For the remainder of the year, league victories were harder to come by but in 2020 there was an uptick in form, with United moving to fifth in the league thanks to four league wins in five matches which came as part of an 11-match unbeaten run.
“The honeymoon period was great,” Van der Sar recalls of Solskjær’s time in charge.
“Then they hit a rocky patch and I think the last seven, eight, nine weeks, they’ve been playing better football. The points were coming in. They had some good results against good teams also.
“Of course, for them, I hope that the league is going to resume because they probably will need those Champions League places. I think the main thing for them is to focus on the next season and hopefully with two or three additions, they’ll be competitive again to Liverpool and Manchester City.”
But just what will it take for the club — which lifted 13 Premier League titles, before being starved of success following Sir Alex Ferguson’s retirement in 2013 — to start wining again?
“Consistency, a winning mentality,” believes Van der Sar, who hopes that “maybe they can solve what’s going to happen with Paul [Pogba], is he going to stay?
“I’m sure that with De Gea, with Maguire, with Fernandes, with Rashford, with Martial, they have a good line, I think, in the middle. And besides that, they’ve also a lot of young players developing as always at United, so in that way I’m positive for next season for them.”
While that sounds more in keeping with the role required to run the Old Trafford club from the boardroom — a position the Dutch great has previously ruled himself out of — Van der Sar is more focused on his current day job at Ajax, the club he returned to as CEO in 2016.
The Dutch Eredivisie recently decided to end the season without crowning a champion for the first time in the league’s 64-year history. With nine matches left to play, Ajax was top of the table, albeit on goal difference from AZ Alkmaar, but would have been considered favorite to win a staggering 35th league title and sixth in the past 10 years.
Van der Sar notes the players and supporters are “disappointed,” but “we know health is important and there’s no way to finish the league.”
Ever the realist, Van der Sar realizes that even with the Bundesliga in Germany returning on May 16 — a scenario the Premier League would reportedly like to replicate — it pales in significance compared to a country’s priorities.
“How do you test players if staff from hospitals or bus drivers or teachers are lacking those tests?” he wonders.
“So that will be more like an ethical question.”
“Five seconds too long”
Van der Sar, 49, exudes the same no-nonsense approach as he did when organizing his defenders.

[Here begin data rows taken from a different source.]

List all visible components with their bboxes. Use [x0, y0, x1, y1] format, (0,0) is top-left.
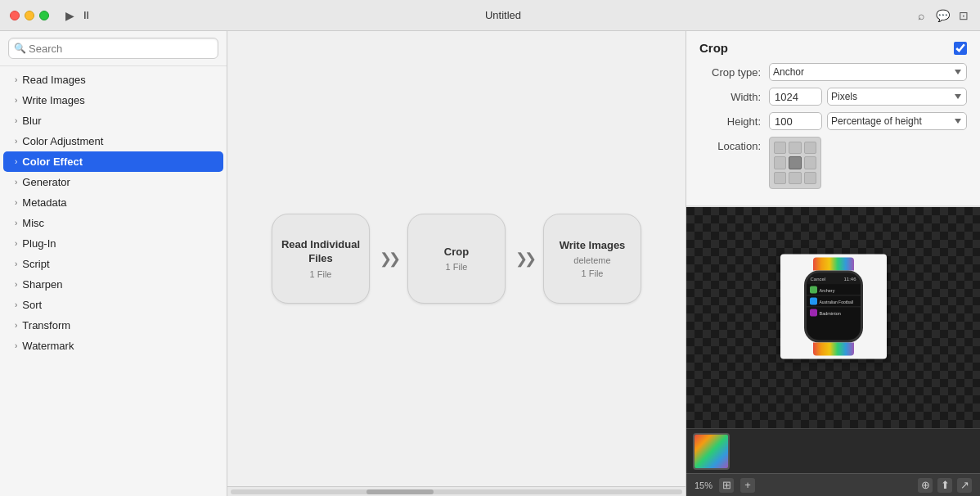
sidebar-item-watermark[interactable]: ›Watermark [3, 336, 223, 356]
sidebar-item-plug-in[interactable]: ›Plug-In [3, 233, 223, 254]
node-write-subtitle2: 1 File [582, 268, 604, 278]
chevron-icon: › [15, 178, 17, 187]
sidebar-item-sort[interactable]: ›Sort [3, 295, 223, 315]
chevron-icon: › [15, 259, 17, 268]
search-icon[interactable]: ⌕ [915, 9, 928, 22]
preview-toolbar-right: ⊕ ⬆ ↗ [918, 478, 972, 493]
sidebar-item-label: Sharpen [22, 278, 62, 291]
sidebar-item-transform[interactable]: ›Transform [3, 315, 223, 336]
preview-strip [686, 428, 980, 473]
watch-item-label-2: Australian Football [820, 299, 853, 304]
sidebar-item-blur[interactable]: ›Blur [3, 110, 223, 131]
preview-area: Cancel 11:46 Archery Australian Football [686, 207, 980, 496]
location-cell-bl[interactable] [774, 172, 786, 184]
canvas-area: Read Individual Files 1 File ❯❯ Crop 1 F… [227, 31, 686, 496]
location-row: Location: [699, 137, 967, 189]
info-button[interactable]: ⊕ [918, 478, 933, 493]
chevron-icon: › [15, 157, 17, 166]
sidebar-item-read-images[interactable]: ›Read Images [3, 70, 223, 90]
workflow-nodes: Read Individual Files 1 File ❯❯ Crop 1 F… [272, 214, 641, 304]
chevron-icon: › [15, 239, 17, 248]
sidebar-item-color-effect[interactable]: ›Color Effect [3, 151, 223, 172]
location-cell-tr[interactable] [804, 142, 816, 154]
mic-button[interactable]: ⏸ [81, 9, 92, 21]
watch-cancel-btn: Cancel [811, 277, 826, 282]
preview-toolbar: 15% ⊞ + ⊕ ⬆ ↗ [686, 473, 980, 496]
sidebar-icon[interactable]: ⊡ [957, 9, 970, 22]
location-label: Location: [699, 140, 761, 152]
sidebar-item-label: Transform [22, 319, 70, 331]
titlebar: ▶ ⏸ Untitled ⌕ 💬 ⊡ [0, 0, 980, 31]
workflow-node-write: Write Images deleteme 1 File [543, 214, 641, 304]
crop-enabled-checkbox[interactable] [954, 42, 967, 55]
node-write-subtitle1: deleteme [573, 255, 610, 265]
location-cell-mr[interactable] [804, 156, 816, 169]
canvas-scrollbar[interactable] [227, 486, 686, 496]
crop-type-row: Crop type: Anchor Fixed Proportional [699, 63, 967, 81]
height-label: Height: [699, 115, 761, 128]
crop-header: Crop [699, 41, 967, 55]
search-wrapper: 🔍 [8, 38, 218, 59]
sidebar-item-metadata[interactable]: ›Metadata [3, 192, 223, 213]
location-cell-ml[interactable] [774, 156, 786, 169]
watch-item-icon-1 [810, 286, 817, 294]
chevron-icon: › [15, 321, 17, 330]
width-label: Width: [699, 91, 761, 103]
close-button[interactable] [10, 11, 20, 20]
location-cell-bc[interactable] [789, 172, 801, 184]
zoom-fit-button[interactable]: ⊞ [719, 478, 734, 493]
node-read-individual-files[interactable]: Read Individual Files 1 File [272, 214, 370, 304]
watch-item-label-3: Badminton [820, 310, 841, 315]
main-content: 🔍 ›Read Images›Write Images›Blur›Color A… [0, 31, 980, 496]
watch-list-item-1: Archery [807, 285, 861, 296]
watch-item-label-1: Archery [820, 287, 835, 292]
sidebar-item-color-adjustment[interactable]: ›Color Adjustment [3, 131, 223, 151]
chevron-icon: › [15, 116, 17, 125]
width-input[interactable] [769, 88, 822, 106]
node-crop-subtitle: 1 File [446, 262, 468, 272]
sidebar-item-label: Color Adjustment [22, 135, 103, 147]
sidebar-item-generator[interactable]: ›Generator [3, 172, 223, 192]
height-unit-select[interactable]: Pixels Percentage of width Percentage of… [827, 112, 967, 130]
height-input[interactable] [769, 112, 822, 130]
minimize-button[interactable] [25, 11, 34, 20]
export-button[interactable]: ⬆ [937, 478, 952, 493]
crop-type-select[interactable]: Anchor Fixed Proportional [769, 63, 967, 81]
workflow-node-read: Read Individual Files 1 File [272, 214, 370, 304]
location-cell-mc[interactable] [789, 156, 801, 169]
location-cell-tc[interactable] [789, 142, 801, 154]
zoom-in-button[interactable]: + [740, 478, 755, 493]
sidebar-item-script[interactable]: ›Script [3, 254, 223, 274]
preview-thumbnail[interactable] [693, 433, 730, 470]
width-unit-select[interactable]: Pixels Percentage of width Percentage of… [827, 88, 967, 106]
play-button[interactable]: ▶ [65, 9, 74, 22]
sidebar-item-label: Read Images [22, 74, 85, 86]
arrow-icon-2: ❯❯ [515, 250, 533, 268]
width-row: Width: Pixels Percentage of width Percen… [699, 88, 967, 106]
chat-icon[interactable]: 💬 [936, 9, 949, 22]
scrollbar-thumb[interactable] [366, 489, 434, 494]
connector-1: ❯❯ [373, 250, 404, 268]
node-read-title: Read Individual Files [272, 238, 369, 266]
watch-face: Cancel 11:46 Archery Australian Football [804, 271, 863, 343]
watch-item-icon-2 [810, 298, 817, 305]
maximize-button[interactable] [39, 11, 49, 20]
watch-item-icon-3 [810, 309, 817, 317]
share-button[interactable]: ↗ [957, 478, 972, 493]
search-input[interactable] [8, 38, 218, 59]
sidebar-item-label: Generator [22, 176, 70, 188]
node-write-images[interactable]: Write Images deleteme 1 File [543, 214, 641, 304]
sidebar-item-label: Color Effect [22, 156, 83, 168]
watch-list-item-3: Badminton [807, 308, 861, 318]
sidebar-item-write-images[interactable]: ›Write Images [3, 90, 223, 110]
connector-2: ❯❯ [509, 250, 540, 268]
chevron-icon: › [15, 219, 17, 228]
sidebar-item-sharpen[interactable]: ›Sharpen [3, 274, 223, 295]
workflow-canvas[interactable]: Read Individual Files 1 File ❯❯ Crop 1 F… [227, 31, 686, 486]
node-crop[interactable]: Crop 1 File [407, 214, 506, 304]
location-grid[interactable] [769, 137, 821, 189]
location-cell-tl[interactable] [774, 142, 786, 154]
sidebar-item-label: Plug-In [22, 237, 56, 250]
sidebar-item-misc[interactable]: ›Misc [3, 213, 223, 233]
location-cell-br[interactable] [804, 172, 816, 184]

Weighing in on the impending transfer window he says “it will be difficult for the first club who was going to sign a player for a substantial amount of money” and admits Ajax cannot rely solely on TV revenue, adding “at most our income is from supporters, from business, from corporate boxes … so we rely immensely on filling a stadium.”
But the knocking out of European giants Real Madrid and former club Juventus, featuring a certain Cristiano Ronaldo, showed the world that Ajax were indeed capable of kicking on in their efforts to sit at the top table of European football.
Rather poignantly, the break from modern day football has afforded the legendary goalkeeper the opportunity to watch back, for the first time, the historic 1995 Champions League triumph Ajax enjoyed, defeating AC Milan 1-0.
That team was stacked with wonderful Dutch masters such as Frank Rijkaard and Frank de Boer, midfielders Edgar Davids and Clarence Seedorf, to say nothing of the striker who came off the bench to score the winning goal, Patrick Kluivert.
“As a young guy, you want to play football, you want to become a professional, then you want to come to the national team,” Van der Sar reflects. “And of course, winning a Champions League or a World Cup, a European Championship, those are the highest you can go. And that way, it’s been amazing.”
An eventual return to the pitch for Ajax, and the rest of the world’s sides, will surely feel just as amazing in its own special way.